El barril de petróleo Brent, indicador de referencia en el mercado europeo, reportó un descenso del 4.4% para situarse en los 77 dólares, retrocediendo desde el pico superior a los 80 dólares alcanzado la jornada anterior. De igual manera, el barril de petróleo WTI, de referencia en Estados Unidos, emuló la tendencia bajista al contraerse un 4.6% y cotizar en los 72.5 dólares. Los ajustes financieros se consolidaron a pesar de la ejecución de nuevos bombardeos nocturnos por parte de las fuerzas armadas estadounidenses sobre territorio iraní y de una parálisis casi total en el flujo comercial marítimo de la región.
El comportamiento volátil del crudo responde al recrudecimiento del conflicto geopolítico entre Washington y Teherán tras la ruptura definitiva de la tregua bilateral, un evento que inicialmente encareció las cotizaciones del petróleo por encima del 8%.
El Ejército de Estados Unidos ejecutó ofensivas aéreas contra objetivos en Irán por segunda jornada consecutiva, horas después de que el mandatario estadounidense, Donald Trump, emitiera advertencias desde la cumbre de la OTAN en Ankara, Turquía. Medios de comunicación iraníes confirmaron la detonación de explosiones y la activación de sistemas de defensa antiaérea en la ciudad costera de Bandar Abbas, un enclave estratégico en el litoral del Estrecho de Ormuz que ha visto colapsadas sus actividades de navegación.

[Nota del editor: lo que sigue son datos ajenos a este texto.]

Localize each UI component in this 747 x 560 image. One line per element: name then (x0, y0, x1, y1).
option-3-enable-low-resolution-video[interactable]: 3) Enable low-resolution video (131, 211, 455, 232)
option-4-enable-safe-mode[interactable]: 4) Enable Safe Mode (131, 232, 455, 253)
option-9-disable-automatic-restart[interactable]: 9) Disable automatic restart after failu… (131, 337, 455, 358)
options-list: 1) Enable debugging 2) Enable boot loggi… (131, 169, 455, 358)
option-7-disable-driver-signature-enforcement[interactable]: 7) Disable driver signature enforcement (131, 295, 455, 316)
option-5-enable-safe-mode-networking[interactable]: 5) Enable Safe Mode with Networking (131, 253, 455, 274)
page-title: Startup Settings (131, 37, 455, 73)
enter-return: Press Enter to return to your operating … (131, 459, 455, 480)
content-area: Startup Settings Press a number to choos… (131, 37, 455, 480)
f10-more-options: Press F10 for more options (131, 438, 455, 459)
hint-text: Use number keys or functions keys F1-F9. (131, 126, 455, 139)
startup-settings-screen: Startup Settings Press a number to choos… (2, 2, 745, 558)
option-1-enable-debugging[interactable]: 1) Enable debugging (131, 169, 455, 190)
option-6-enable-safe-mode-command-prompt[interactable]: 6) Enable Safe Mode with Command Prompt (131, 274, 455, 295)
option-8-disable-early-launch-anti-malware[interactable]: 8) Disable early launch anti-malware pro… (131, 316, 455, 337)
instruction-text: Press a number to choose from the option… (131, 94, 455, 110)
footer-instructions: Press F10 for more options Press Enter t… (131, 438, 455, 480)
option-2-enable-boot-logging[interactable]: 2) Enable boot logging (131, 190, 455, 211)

Ante este panorama, la Armada de la Guardia Revolucionaria de Irán emitió un comunicado advirtiendo que los bombardeos estadounidenses afectan gravemente la planificación diseñada para la reapertura gradual del Estrecho de Ormuz, señalando que la injerencia norteamericana en la designación de las rutas de tráfico marítimo desatará una respuesta contundente y pondrá en riesgo los intereses económicos de las naciones usuarias del canal.
De acuerdo con los datos de monitoreo satelital compilados por Bloomberg, el tráfico comercial ordinario por este enclave geográfico quedó paralizado tras los últimos ataques, limitando los pocos movimientos navales detectados a una ruta de tránsito septentrional avalada formalmente por las autoridades de Teherán.